**Action item**.
Your answer should be one number: how many lines of the records hold the string "hide".

[Document layout detection data]
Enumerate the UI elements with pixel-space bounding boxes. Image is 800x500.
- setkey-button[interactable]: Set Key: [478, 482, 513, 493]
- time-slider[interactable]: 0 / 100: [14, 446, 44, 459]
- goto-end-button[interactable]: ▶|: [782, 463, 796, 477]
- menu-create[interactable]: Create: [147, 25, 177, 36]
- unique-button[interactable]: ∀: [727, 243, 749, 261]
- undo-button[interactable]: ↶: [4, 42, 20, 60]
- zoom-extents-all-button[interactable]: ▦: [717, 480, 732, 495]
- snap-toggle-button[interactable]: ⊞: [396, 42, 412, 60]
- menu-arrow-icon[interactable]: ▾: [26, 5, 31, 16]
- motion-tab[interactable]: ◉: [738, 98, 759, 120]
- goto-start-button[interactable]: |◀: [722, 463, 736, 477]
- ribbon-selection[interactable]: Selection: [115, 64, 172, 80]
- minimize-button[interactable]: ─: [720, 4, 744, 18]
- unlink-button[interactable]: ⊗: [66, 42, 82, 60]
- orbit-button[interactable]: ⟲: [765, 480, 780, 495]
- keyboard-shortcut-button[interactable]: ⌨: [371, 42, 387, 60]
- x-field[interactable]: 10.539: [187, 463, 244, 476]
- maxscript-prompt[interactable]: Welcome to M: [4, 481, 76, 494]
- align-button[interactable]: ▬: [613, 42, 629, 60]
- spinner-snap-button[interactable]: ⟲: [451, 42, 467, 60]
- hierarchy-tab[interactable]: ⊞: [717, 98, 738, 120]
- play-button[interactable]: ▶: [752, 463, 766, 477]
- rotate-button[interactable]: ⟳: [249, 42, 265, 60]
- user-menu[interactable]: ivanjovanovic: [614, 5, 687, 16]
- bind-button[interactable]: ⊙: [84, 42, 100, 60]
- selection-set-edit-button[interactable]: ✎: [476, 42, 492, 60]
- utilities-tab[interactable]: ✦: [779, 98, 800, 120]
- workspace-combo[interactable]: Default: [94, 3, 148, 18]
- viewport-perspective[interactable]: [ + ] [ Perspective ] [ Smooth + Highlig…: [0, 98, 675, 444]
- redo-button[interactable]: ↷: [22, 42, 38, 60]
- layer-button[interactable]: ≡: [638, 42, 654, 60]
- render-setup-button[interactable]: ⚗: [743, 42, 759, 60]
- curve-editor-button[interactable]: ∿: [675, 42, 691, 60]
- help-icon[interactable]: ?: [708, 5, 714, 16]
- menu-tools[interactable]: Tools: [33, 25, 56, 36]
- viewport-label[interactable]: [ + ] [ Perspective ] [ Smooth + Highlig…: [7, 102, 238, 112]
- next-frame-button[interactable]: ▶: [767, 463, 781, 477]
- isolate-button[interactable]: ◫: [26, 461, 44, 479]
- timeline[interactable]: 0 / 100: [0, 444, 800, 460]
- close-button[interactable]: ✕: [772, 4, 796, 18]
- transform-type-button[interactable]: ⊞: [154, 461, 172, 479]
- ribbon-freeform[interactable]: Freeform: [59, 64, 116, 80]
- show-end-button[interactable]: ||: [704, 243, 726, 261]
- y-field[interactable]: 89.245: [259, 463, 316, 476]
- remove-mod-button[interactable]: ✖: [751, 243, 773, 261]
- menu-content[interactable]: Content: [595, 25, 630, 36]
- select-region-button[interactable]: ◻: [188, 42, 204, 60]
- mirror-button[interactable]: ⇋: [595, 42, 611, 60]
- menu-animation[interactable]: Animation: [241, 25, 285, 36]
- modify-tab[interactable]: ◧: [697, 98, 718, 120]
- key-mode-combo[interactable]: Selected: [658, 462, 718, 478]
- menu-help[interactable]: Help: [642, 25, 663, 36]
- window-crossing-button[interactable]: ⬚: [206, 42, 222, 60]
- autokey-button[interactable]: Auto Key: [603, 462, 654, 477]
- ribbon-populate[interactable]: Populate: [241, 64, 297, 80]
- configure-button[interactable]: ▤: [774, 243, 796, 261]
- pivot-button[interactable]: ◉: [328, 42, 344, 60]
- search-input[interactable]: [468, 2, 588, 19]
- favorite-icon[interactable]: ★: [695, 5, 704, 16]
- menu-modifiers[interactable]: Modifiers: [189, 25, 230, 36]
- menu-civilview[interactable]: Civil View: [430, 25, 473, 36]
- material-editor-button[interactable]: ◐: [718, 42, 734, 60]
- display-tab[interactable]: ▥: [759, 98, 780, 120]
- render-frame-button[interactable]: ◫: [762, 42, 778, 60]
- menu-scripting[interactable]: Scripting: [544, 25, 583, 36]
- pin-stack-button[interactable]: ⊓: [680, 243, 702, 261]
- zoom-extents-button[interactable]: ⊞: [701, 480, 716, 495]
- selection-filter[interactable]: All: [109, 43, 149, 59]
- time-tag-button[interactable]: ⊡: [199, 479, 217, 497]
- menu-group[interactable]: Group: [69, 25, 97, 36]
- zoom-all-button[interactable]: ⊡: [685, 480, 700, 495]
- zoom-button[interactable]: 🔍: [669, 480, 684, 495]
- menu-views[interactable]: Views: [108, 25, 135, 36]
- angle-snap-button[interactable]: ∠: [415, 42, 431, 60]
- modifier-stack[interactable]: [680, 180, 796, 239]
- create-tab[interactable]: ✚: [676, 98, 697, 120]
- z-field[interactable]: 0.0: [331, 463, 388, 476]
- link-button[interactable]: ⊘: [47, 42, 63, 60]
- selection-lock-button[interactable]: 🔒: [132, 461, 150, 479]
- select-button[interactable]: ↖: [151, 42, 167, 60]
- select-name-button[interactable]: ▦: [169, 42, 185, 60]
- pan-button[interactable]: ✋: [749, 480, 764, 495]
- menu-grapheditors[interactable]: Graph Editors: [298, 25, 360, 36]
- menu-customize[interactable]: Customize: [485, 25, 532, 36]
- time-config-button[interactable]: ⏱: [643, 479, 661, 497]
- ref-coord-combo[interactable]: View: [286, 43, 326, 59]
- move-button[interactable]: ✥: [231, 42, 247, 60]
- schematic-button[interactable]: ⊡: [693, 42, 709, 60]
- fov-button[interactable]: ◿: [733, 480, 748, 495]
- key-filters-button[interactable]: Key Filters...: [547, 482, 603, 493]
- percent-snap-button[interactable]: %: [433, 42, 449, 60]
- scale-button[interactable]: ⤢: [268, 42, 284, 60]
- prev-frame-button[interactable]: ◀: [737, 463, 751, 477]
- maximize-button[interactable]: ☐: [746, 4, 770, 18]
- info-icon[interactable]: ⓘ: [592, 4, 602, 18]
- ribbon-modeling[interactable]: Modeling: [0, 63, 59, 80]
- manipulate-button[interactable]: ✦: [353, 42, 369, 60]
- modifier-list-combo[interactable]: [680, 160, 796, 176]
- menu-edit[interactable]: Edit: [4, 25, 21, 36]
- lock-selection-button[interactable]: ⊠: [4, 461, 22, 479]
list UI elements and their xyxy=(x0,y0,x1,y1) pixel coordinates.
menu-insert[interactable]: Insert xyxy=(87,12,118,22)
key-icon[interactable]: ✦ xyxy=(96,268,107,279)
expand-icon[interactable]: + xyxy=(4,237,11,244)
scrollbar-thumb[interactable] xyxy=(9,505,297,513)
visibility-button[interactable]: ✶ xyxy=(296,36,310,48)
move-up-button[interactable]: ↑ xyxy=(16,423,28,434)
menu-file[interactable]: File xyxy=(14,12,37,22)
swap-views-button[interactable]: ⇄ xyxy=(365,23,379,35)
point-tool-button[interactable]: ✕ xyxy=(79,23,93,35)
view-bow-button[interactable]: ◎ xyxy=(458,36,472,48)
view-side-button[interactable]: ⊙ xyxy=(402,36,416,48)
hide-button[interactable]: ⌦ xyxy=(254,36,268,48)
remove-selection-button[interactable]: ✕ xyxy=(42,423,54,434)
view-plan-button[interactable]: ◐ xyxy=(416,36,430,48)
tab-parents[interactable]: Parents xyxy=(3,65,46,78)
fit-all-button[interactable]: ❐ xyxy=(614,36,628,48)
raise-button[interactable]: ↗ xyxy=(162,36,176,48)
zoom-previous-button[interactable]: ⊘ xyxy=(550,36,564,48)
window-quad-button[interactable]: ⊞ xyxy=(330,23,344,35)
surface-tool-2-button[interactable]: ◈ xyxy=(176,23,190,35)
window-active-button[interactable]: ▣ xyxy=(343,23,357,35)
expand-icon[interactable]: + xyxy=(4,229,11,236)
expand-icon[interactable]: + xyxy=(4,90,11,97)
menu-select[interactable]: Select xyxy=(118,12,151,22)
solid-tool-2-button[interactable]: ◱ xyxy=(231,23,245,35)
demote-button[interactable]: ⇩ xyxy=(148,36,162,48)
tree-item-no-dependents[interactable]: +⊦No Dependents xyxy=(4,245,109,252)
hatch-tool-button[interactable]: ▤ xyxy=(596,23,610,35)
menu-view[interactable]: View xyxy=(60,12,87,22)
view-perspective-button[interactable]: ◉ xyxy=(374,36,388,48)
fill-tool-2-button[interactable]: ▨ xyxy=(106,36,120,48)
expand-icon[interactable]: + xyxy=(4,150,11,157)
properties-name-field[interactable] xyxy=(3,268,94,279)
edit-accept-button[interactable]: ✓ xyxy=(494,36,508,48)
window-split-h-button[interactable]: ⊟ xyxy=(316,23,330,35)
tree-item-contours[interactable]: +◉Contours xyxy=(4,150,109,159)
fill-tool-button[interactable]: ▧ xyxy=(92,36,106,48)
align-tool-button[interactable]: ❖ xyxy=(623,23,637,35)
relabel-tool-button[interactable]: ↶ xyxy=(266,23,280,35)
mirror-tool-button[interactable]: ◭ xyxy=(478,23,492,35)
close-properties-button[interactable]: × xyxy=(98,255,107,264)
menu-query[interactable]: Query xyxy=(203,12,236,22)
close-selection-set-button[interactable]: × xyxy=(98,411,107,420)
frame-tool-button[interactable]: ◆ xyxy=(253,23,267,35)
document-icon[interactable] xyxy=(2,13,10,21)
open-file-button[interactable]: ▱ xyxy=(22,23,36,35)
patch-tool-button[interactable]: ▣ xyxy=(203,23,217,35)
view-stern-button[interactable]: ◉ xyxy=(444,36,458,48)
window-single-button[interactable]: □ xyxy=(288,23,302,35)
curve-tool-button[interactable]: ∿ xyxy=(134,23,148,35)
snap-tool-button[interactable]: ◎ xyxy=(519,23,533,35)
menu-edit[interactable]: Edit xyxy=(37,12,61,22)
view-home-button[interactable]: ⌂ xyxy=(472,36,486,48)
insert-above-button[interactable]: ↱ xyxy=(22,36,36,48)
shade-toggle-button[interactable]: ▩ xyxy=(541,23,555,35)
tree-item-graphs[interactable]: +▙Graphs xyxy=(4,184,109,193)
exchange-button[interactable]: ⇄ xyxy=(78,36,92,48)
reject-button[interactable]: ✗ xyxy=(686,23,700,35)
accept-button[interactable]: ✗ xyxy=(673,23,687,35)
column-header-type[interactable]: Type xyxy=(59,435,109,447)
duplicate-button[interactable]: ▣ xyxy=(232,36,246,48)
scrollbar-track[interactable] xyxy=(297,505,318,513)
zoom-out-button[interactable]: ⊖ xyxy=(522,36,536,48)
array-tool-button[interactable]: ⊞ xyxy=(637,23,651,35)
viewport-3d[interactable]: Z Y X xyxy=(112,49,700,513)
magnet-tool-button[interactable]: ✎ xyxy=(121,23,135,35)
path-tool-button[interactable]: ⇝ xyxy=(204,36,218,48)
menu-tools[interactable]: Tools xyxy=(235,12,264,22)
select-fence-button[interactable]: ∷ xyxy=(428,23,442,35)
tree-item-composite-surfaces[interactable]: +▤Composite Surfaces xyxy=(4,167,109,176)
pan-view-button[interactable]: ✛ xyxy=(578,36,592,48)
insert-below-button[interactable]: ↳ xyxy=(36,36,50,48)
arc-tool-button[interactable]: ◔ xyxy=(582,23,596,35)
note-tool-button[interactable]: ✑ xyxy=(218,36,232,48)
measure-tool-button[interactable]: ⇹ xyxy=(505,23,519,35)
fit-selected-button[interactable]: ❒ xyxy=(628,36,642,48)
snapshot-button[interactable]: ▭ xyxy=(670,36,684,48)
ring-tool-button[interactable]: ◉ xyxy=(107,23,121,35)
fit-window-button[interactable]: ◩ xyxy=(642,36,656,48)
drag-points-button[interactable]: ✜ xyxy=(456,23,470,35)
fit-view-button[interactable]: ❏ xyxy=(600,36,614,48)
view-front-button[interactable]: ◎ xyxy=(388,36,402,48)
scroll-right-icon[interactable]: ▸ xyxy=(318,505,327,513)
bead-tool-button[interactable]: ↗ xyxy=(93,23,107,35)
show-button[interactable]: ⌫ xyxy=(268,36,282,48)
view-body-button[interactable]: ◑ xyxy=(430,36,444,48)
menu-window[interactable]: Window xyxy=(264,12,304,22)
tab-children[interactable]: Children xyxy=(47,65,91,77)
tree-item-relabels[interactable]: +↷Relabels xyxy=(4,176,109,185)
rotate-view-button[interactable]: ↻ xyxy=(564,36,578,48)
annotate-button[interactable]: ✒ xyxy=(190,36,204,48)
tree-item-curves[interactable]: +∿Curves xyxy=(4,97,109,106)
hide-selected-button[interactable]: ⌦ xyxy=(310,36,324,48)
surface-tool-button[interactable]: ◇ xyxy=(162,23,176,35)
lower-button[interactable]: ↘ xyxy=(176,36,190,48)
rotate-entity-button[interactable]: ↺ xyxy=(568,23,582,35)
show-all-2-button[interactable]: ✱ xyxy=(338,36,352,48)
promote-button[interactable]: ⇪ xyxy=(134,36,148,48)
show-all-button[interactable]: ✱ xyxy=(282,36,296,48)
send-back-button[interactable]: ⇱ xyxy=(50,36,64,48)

**Task response**.
2